> [To do] Report the number of lines in the records below that hold "each", and leave out everything else.

> [Given records]
##########

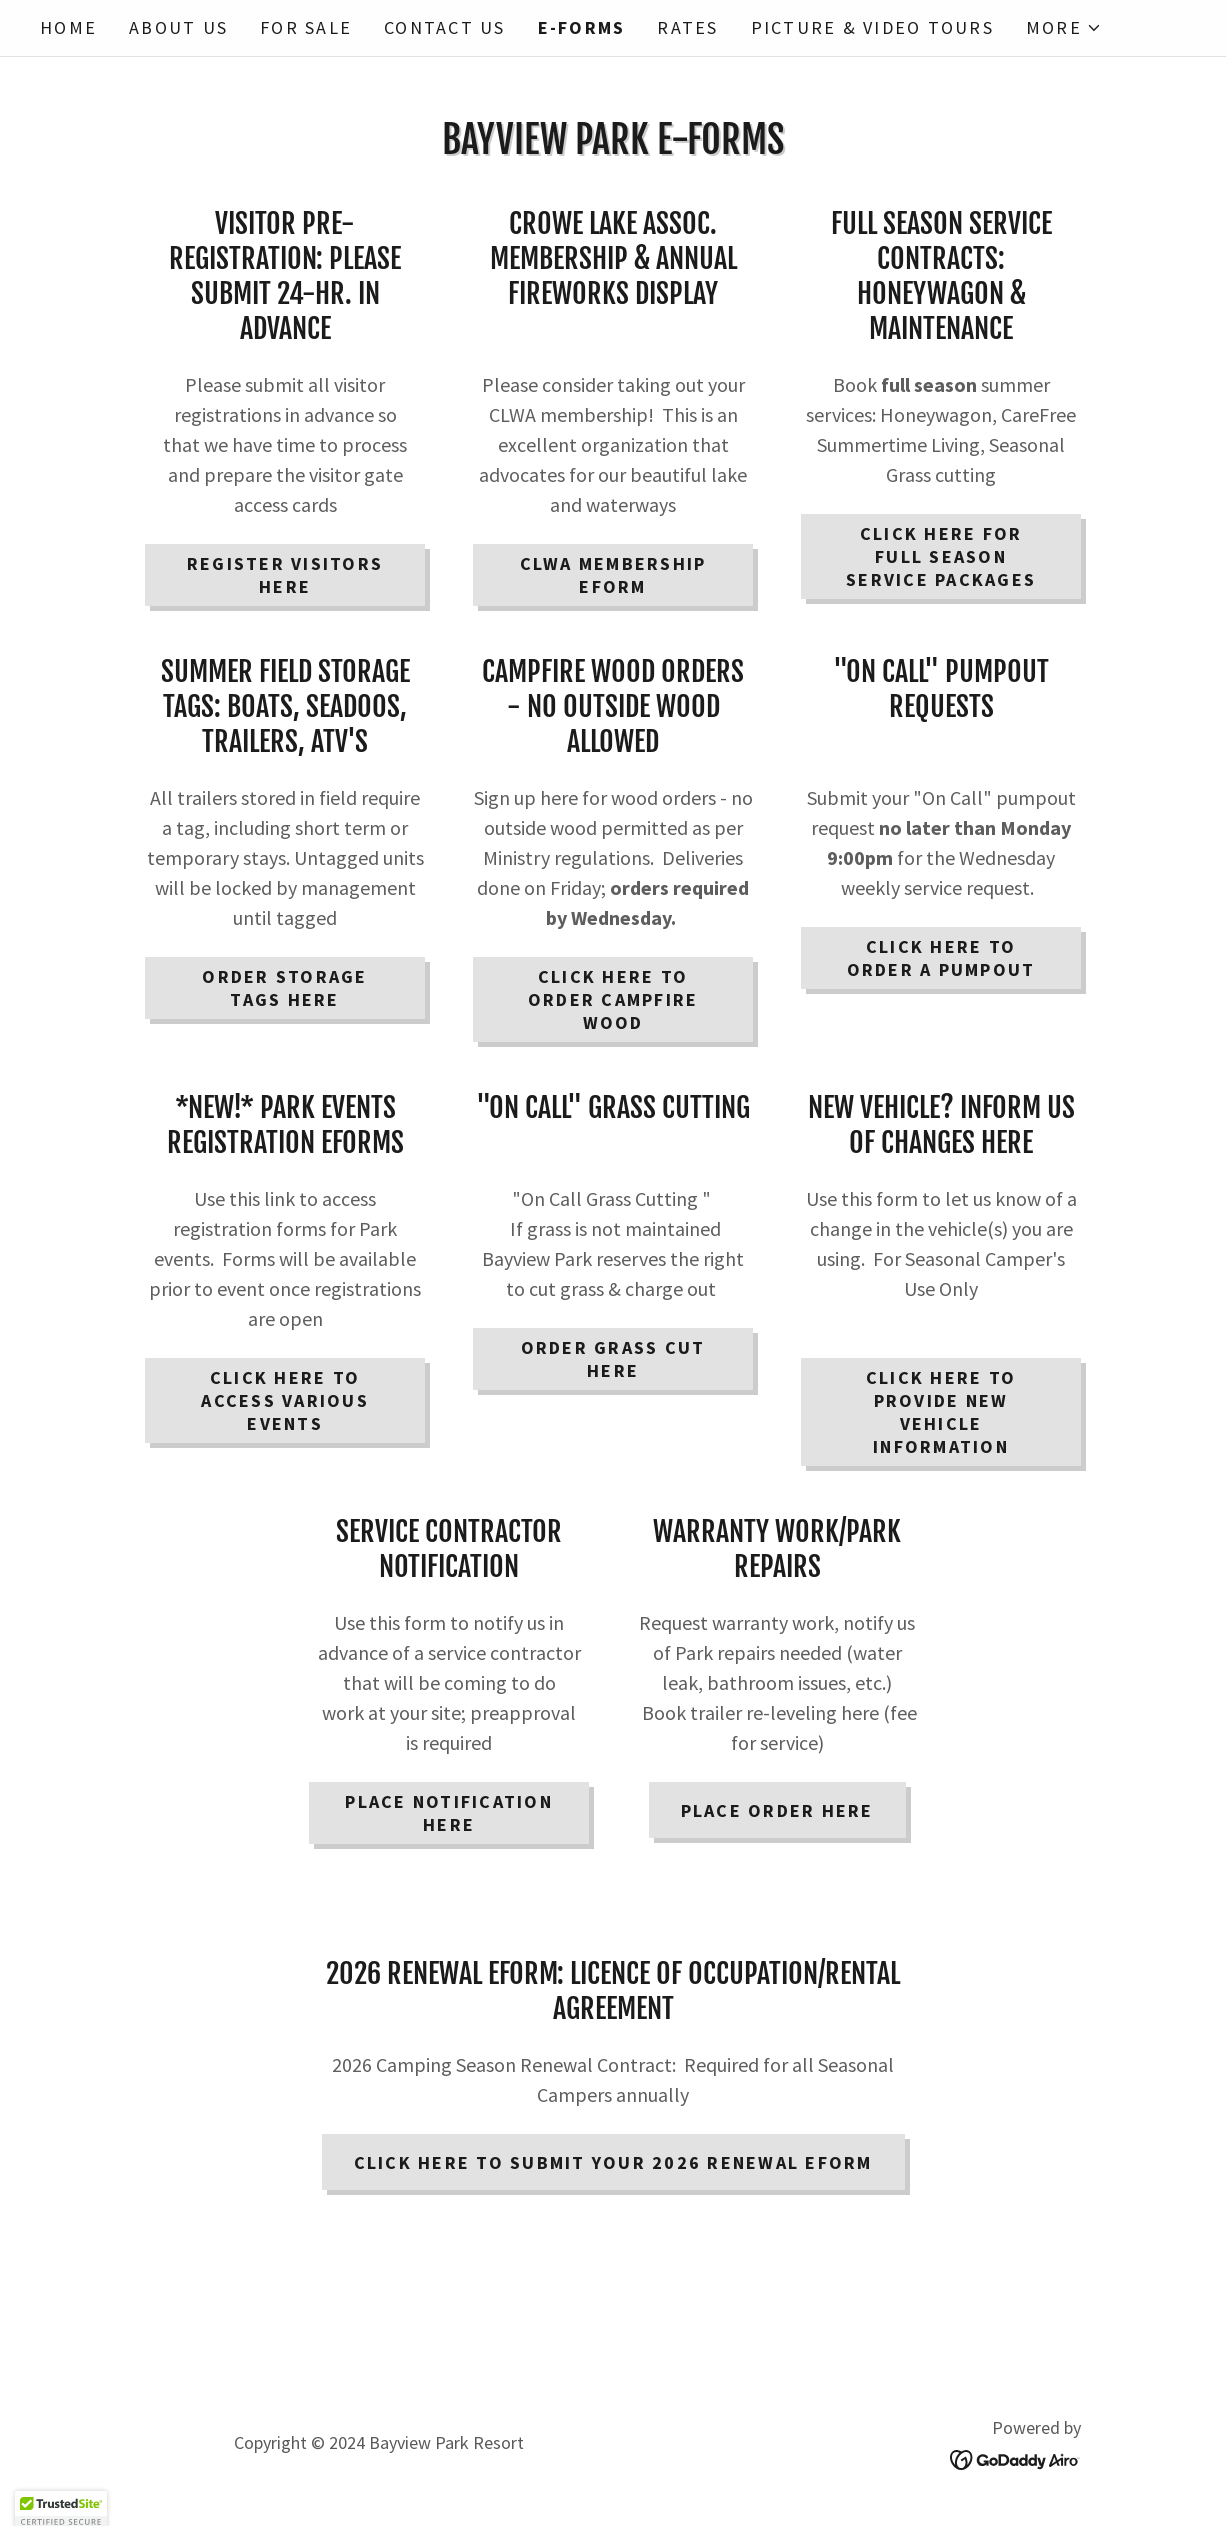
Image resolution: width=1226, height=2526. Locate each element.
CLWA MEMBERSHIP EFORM (613, 575)
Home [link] (68, 27)
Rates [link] (687, 27)
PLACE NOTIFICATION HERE (449, 1813)
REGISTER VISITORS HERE (285, 575)
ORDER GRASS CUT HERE (613, 1359)
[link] (1015, 2457)
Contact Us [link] (445, 27)
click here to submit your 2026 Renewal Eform (613, 2162)
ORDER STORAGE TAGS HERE (284, 988)
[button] (1064, 28)
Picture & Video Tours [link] (872, 27)
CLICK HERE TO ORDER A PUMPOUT (941, 958)
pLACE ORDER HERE (777, 1810)
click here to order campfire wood (613, 999)
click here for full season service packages (941, 556)
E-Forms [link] (582, 27)
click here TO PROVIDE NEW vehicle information (941, 1412)
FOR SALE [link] (306, 27)
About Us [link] (178, 27)
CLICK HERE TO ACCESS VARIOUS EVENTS (285, 1400)
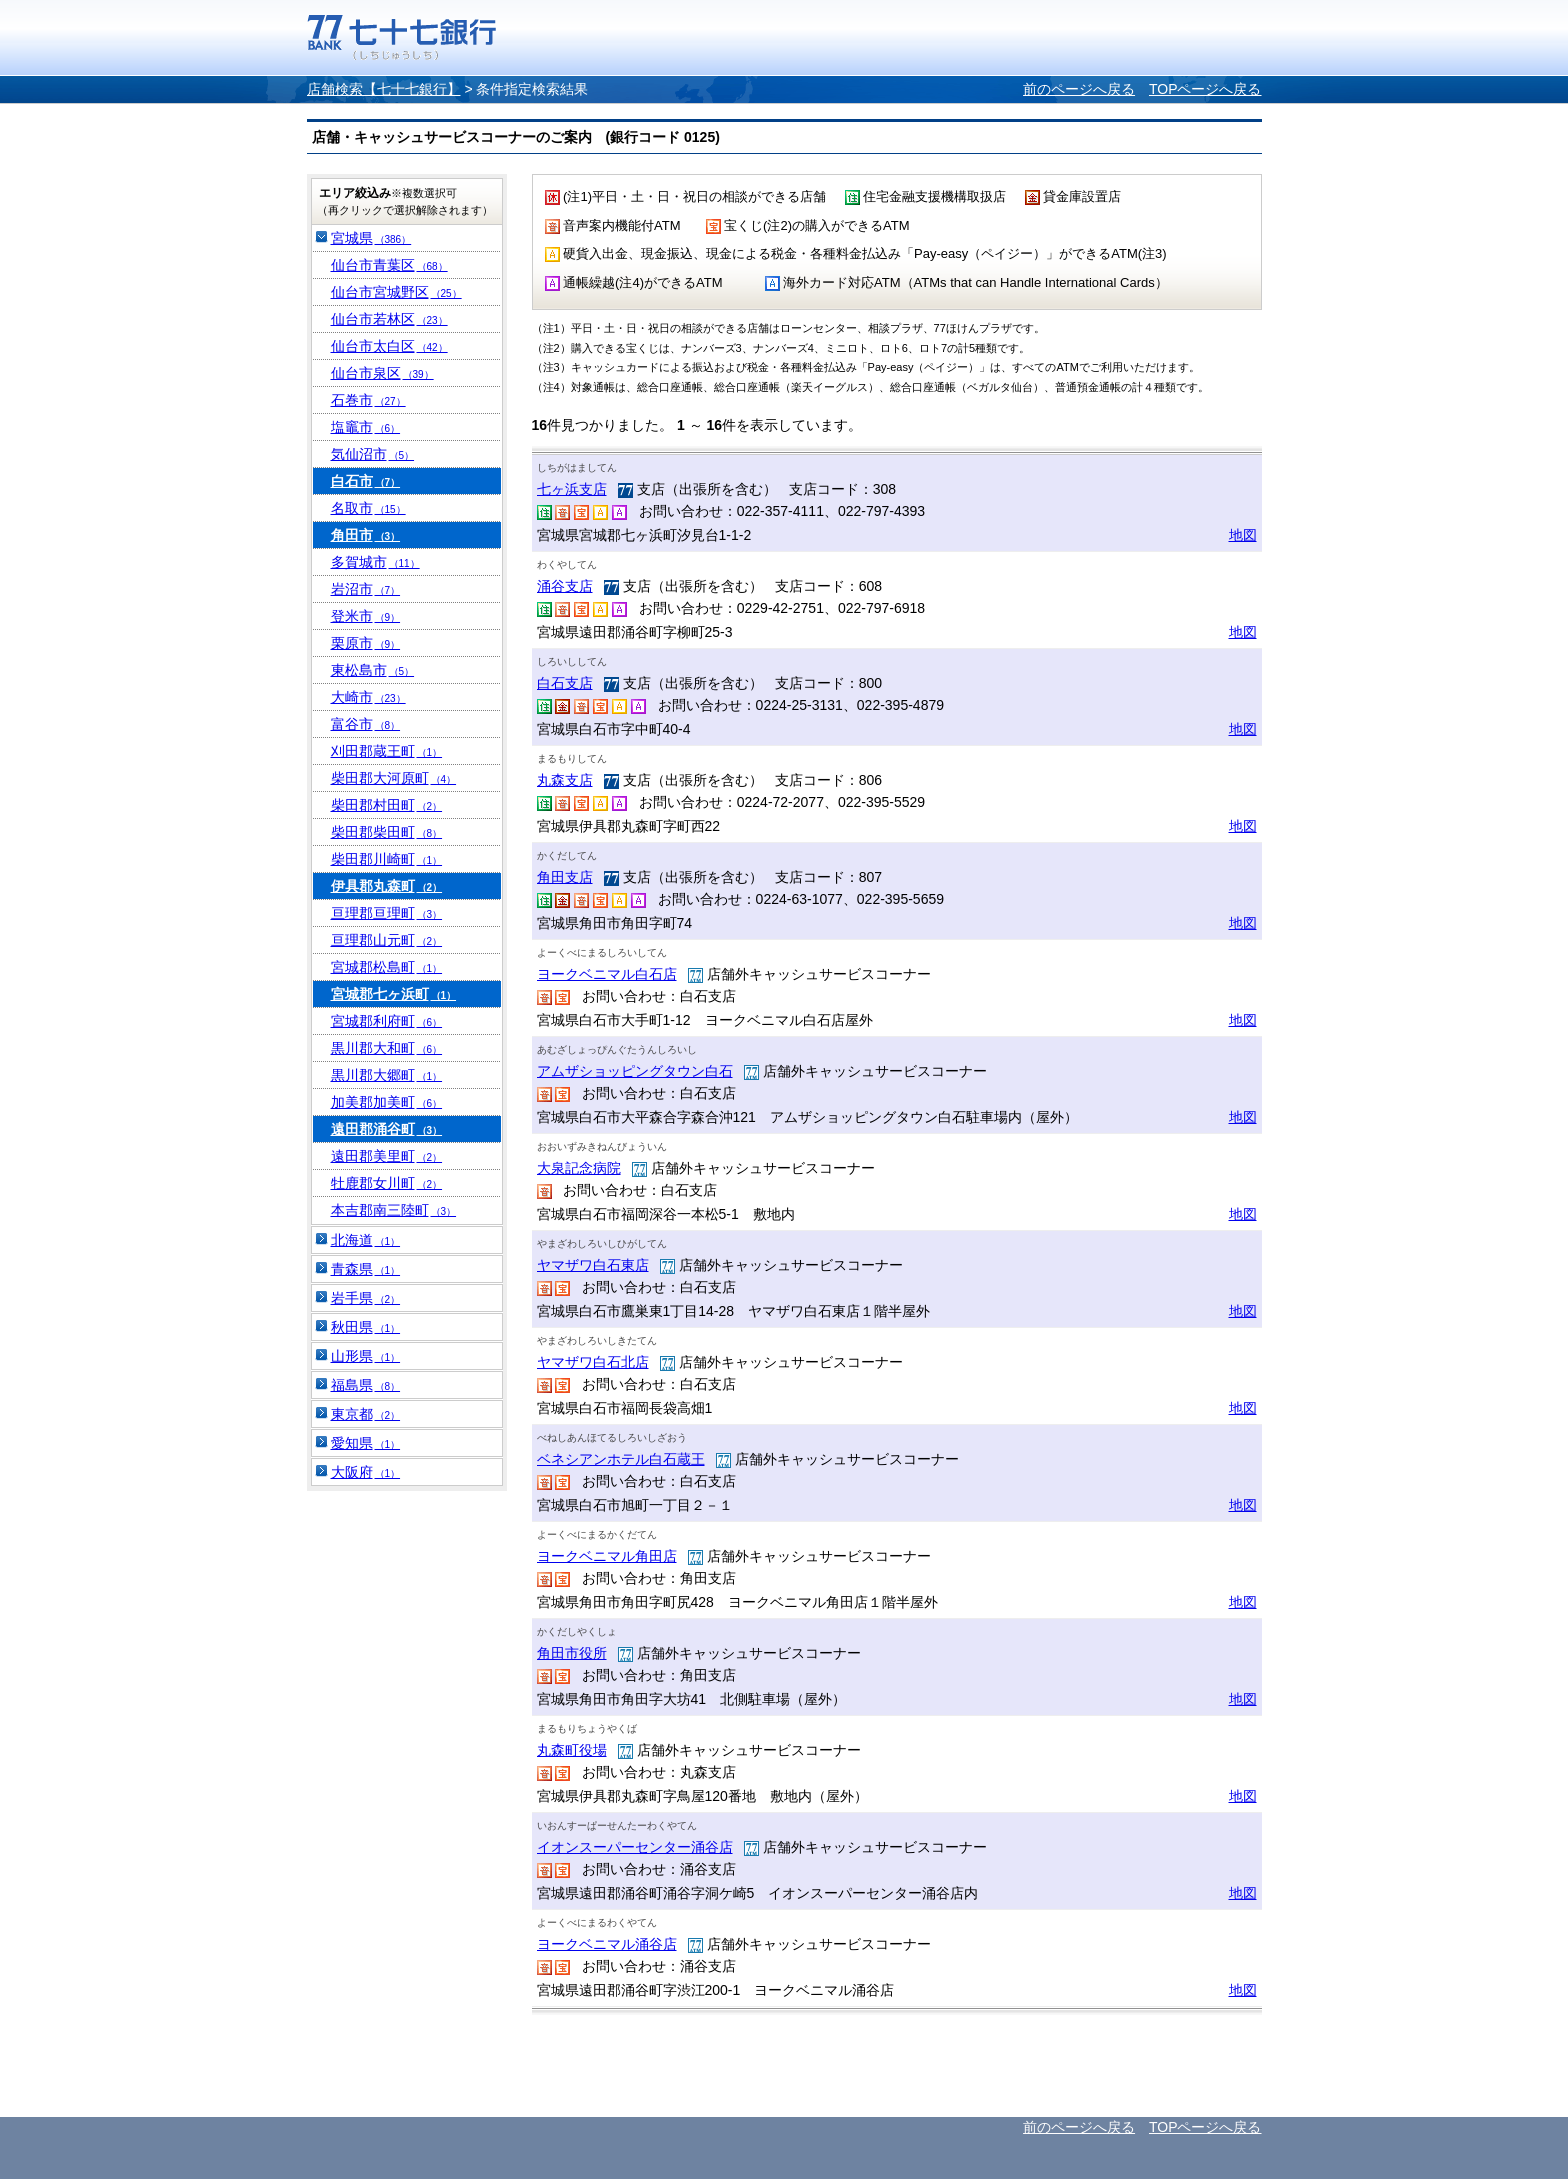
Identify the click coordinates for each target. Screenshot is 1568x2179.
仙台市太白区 (389, 346)
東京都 (366, 1414)
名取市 (368, 508)
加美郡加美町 (387, 1102)
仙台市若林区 (389, 319)
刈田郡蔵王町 (387, 751)
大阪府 (366, 1472)
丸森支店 (565, 780)
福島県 (366, 1385)
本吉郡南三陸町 (394, 1210)
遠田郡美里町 (387, 1156)
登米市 (366, 616)
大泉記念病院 (579, 1168)
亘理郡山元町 (387, 940)
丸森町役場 (572, 1750)
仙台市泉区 (382, 373)
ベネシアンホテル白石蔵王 (621, 1459)
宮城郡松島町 (387, 967)
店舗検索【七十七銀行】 (384, 89)
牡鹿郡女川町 (387, 1183)
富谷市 (366, 724)
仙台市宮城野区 (396, 292)
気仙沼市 (373, 454)
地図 (1243, 535)
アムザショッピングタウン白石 (635, 1071)
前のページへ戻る (1079, 89)
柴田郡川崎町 (387, 859)
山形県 (366, 1356)
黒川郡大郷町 (387, 1075)
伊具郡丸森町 (387, 886)
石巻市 (368, 400)
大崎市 (368, 697)
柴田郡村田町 (387, 805)
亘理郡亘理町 (387, 913)
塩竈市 (366, 427)
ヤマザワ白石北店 (593, 1362)
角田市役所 (572, 1653)
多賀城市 (375, 562)
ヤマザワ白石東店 (593, 1265)
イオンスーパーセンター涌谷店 (635, 1847)
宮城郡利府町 (387, 1021)
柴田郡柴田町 (387, 832)
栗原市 (366, 643)
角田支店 (565, 877)
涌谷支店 (565, 586)
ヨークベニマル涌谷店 (607, 1944)
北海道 (366, 1240)
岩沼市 (366, 589)
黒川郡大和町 (387, 1048)
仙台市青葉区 (389, 265)
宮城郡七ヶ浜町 (394, 994)
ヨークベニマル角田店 (607, 1556)
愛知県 (366, 1443)
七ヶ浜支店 (572, 489)
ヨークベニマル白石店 (607, 974)
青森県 (366, 1269)
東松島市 (373, 670)
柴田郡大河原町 (394, 778)
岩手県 (366, 1298)
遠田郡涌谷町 (387, 1129)
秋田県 (366, 1327)
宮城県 (371, 238)
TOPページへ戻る (1205, 89)
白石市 (366, 481)
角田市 (366, 535)
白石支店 (565, 683)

##########

> [Response box] 2